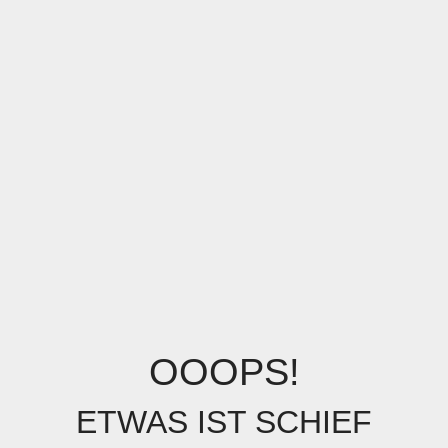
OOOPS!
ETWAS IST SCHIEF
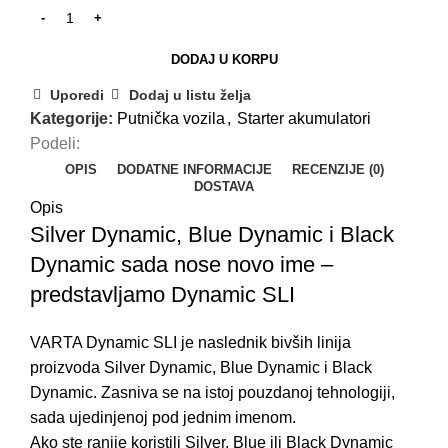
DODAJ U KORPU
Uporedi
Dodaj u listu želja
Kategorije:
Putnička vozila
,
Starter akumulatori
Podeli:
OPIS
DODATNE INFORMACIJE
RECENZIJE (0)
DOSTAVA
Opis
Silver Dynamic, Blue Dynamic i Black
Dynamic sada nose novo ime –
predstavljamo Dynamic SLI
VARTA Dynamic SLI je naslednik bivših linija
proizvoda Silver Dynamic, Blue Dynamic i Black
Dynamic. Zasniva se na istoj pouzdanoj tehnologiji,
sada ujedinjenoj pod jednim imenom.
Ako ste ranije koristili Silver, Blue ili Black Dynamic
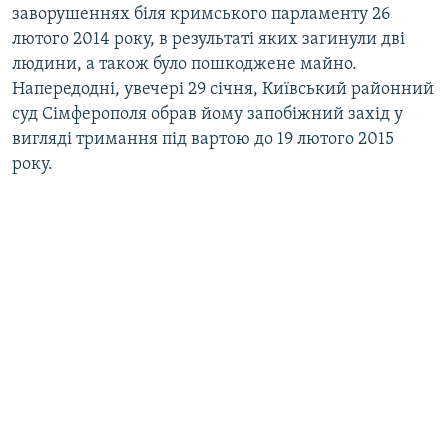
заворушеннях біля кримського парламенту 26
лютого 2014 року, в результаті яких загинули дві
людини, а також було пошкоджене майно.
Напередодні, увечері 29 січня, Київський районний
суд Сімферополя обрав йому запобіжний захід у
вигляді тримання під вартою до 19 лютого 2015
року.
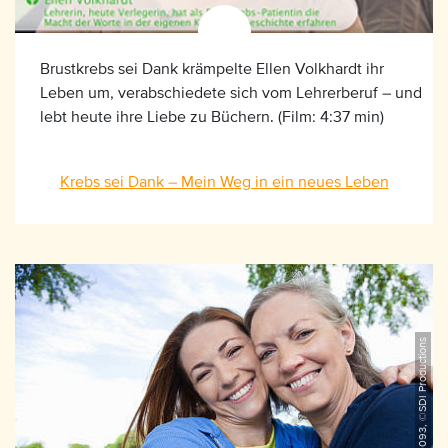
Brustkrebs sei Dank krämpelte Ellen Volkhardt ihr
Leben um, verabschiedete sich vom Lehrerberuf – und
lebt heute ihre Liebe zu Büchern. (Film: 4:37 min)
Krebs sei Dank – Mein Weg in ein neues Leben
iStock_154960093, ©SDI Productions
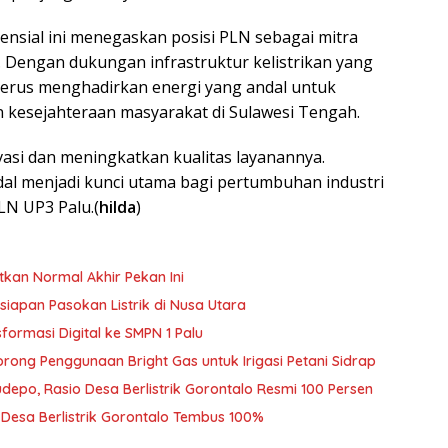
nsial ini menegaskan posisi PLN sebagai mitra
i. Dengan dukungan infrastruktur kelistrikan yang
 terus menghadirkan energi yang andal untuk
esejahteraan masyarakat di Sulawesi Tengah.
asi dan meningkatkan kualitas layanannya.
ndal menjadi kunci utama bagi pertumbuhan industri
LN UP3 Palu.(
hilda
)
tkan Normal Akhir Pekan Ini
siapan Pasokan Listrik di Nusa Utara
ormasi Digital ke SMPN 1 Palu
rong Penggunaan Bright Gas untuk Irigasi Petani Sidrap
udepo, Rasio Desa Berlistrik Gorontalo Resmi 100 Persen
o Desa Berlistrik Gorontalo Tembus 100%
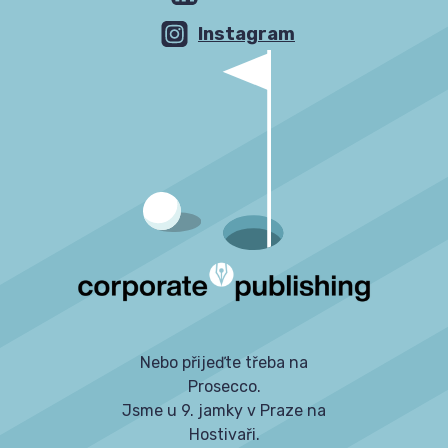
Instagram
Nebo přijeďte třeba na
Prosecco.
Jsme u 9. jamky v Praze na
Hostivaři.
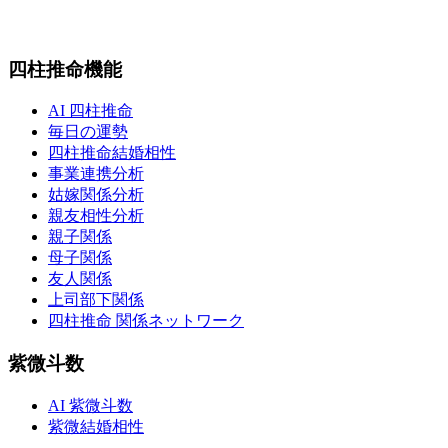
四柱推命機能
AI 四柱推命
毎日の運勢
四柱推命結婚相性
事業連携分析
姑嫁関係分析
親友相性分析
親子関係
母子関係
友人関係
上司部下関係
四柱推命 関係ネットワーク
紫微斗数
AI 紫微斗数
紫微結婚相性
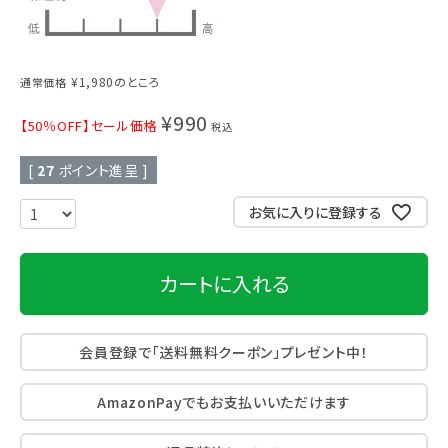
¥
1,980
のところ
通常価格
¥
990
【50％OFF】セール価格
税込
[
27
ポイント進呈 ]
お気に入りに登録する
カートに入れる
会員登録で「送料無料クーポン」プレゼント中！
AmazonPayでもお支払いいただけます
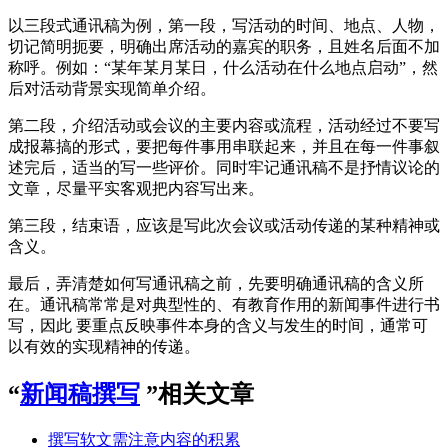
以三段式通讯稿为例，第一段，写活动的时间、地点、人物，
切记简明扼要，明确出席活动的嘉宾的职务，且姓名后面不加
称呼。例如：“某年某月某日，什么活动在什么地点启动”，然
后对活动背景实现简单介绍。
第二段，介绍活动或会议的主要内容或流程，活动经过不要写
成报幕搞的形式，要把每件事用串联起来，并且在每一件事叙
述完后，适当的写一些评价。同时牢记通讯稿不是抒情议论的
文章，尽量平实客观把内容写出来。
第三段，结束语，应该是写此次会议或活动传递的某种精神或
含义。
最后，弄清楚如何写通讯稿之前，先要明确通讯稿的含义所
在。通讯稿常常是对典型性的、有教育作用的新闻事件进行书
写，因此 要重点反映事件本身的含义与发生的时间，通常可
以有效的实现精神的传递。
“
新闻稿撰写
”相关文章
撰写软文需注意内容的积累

---

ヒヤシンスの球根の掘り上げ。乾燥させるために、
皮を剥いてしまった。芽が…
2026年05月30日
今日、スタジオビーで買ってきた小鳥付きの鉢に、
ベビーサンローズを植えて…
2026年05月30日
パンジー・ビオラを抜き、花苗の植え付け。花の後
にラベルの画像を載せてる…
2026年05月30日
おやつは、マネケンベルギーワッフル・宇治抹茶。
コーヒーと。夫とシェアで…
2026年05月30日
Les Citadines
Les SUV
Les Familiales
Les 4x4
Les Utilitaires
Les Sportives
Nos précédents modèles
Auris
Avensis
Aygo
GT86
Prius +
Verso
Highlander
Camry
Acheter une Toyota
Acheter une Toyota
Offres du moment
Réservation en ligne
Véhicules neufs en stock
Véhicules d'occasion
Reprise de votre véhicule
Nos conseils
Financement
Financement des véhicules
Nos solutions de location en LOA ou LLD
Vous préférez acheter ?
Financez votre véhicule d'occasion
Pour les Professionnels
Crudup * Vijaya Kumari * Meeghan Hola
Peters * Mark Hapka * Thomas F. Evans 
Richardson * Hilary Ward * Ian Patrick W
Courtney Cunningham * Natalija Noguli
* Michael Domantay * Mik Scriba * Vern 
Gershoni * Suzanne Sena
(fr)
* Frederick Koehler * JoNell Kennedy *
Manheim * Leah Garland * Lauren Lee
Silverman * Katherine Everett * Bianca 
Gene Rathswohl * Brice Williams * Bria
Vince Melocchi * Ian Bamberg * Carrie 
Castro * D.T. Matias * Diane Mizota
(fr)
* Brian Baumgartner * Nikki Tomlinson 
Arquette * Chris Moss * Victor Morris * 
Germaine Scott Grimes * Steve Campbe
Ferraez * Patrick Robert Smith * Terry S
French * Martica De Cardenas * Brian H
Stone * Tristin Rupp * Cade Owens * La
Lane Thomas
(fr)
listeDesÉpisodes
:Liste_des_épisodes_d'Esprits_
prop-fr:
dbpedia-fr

§ Assignment
Which of the lines in the material above contain "Berlistrik"? Copy each one out.

§ Reply to the task
udepo, Rasio Desa Berlistrik Gorontalo Resmi 100 Persen
o Desa Berlistrik Gorontalo Tembus 100%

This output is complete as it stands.